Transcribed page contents

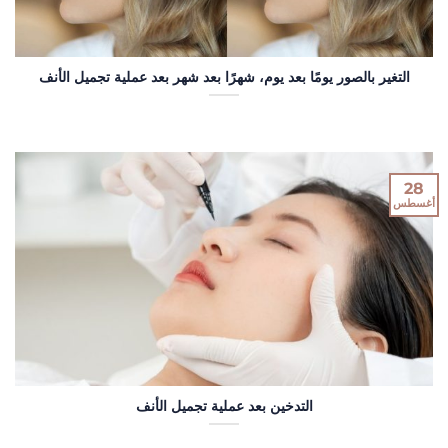
التغير بالصور يومًا بعد يوم، شهرًا بعد شهر بعد عملية تجميل الأنف
28
أغسطس
التدخين بعد عملية تجميل الأنف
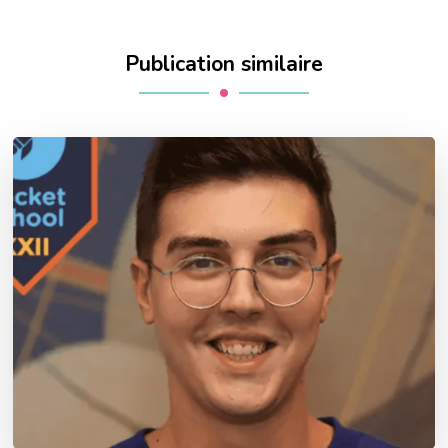
Publication similaire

# The task
Leave the pictures out and reproduce each record exactly as written.

# Answer
التغير بالصور يومًا بعد يوم، شهرًا بعد شهر بعد عملية تجميل الأنف
28
أغسطس
التدخين بعد عملية تجميل الأنف
Publication similaire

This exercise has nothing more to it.